Use the SQL Server Destination if you know your package is going to run on the destination server, since it offers roughly 15% performance increase over OLE DB because it shares memory with SQL Server.
Increase the network packaet size to 32767 on your database connection managers. This allows large volumes of data to move faster from the source server/s, and can noticably improve reads on large datasets.
If using Lookup transforms, experiment with cache sizes - between using a Cache connection or Full Cache mode for smaller lookup datasets, and Partial / No Cache for larger datasets. This can free up much needed RAM.
If combining multiple large datasets, use either RAW files or a staging database to hold your transformed datasets, then combine and insert all of a table's data in a single data flow operation, and lock the destination table. Using staging tables or RAW files can also help relive table locking contention.
Last but not least, experiment with the DefaultBufferSize and DefaulBufferMaxRows properties. You'll need to monitor your package's "Buffers Spooled" performance counter using Perfmon.exe, and adjust the buffer sizes upwards until you see buffers being spooled (paged to disk), then back off a little.
Point 8 is especially important on very large datasets, since you can only achieve a minimally logged bulk insert operation if:
The destination table is empty, and
The table is locked for the duration of the load operation.
The database is in Simply / Bulk Logged recovery mode.
This means that subesquent bulk loads a table will always be fully logged, so you want to get as much data as possible into the table on the first data load.
Finally, if you can partition you destination table and then load the data into each partition in parallel, you can achieve up to 2.5 times faster load times, though this isn't usually a feasible option out in the wild.
If you've ruled out network latency, your most likely culprit (with real quantities of data) is your pipeline organisation.

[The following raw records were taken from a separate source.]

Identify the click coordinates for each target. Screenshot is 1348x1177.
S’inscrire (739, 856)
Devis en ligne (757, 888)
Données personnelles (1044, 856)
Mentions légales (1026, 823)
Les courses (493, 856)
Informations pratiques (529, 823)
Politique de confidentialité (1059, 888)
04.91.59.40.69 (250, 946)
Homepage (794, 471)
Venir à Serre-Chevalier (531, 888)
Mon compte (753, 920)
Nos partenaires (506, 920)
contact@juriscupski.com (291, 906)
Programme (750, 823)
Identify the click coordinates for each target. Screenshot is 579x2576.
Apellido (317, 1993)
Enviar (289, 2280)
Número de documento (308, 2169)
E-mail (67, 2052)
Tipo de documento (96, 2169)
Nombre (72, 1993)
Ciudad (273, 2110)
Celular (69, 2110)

Specifically, what transformations you're doing along the pipeline.
Data transformations come in four flavours:
streaming (entirely in-process/in-memory)
non-blocking (but still using I/O, e.g. lookup, oledb commands)
semi-blocking (blocks a pipeline partially, but not entirely, e.g. merge join)
blocking (blocks a pipeline until it's entirely received, e.g. sort, aggregate)
If you've a few blocking transforms, that will significantly mash your performance on large datasets. Even semi-blocking, on unbalanced inputs, will block for long periods of time.
In my experience the biggest performance factor in SSIS is Network Latency. A package running locally on the server itself runs much faster than anything else on the network. Beyond that I can't think of any reasons why the speed would be drastically different. Running SQL Profiler for a few minutes may yield some clues there.
CozyRoc over at MSDN forums pointed me in the right direction ...
- used the SSMS / Management / Activity Monitor and spotted lots of TRANSACTION entries
- got me thinking, read up on the Ole Db connector and unchecked the Table Lock
- WHAM ... data loads fine :-)
Still don't understand why it works fine on my laptop d/b, and stalls on the test server ?
- I was the only person using the test d/b, so it's not as if there should have been any contention for the tables ??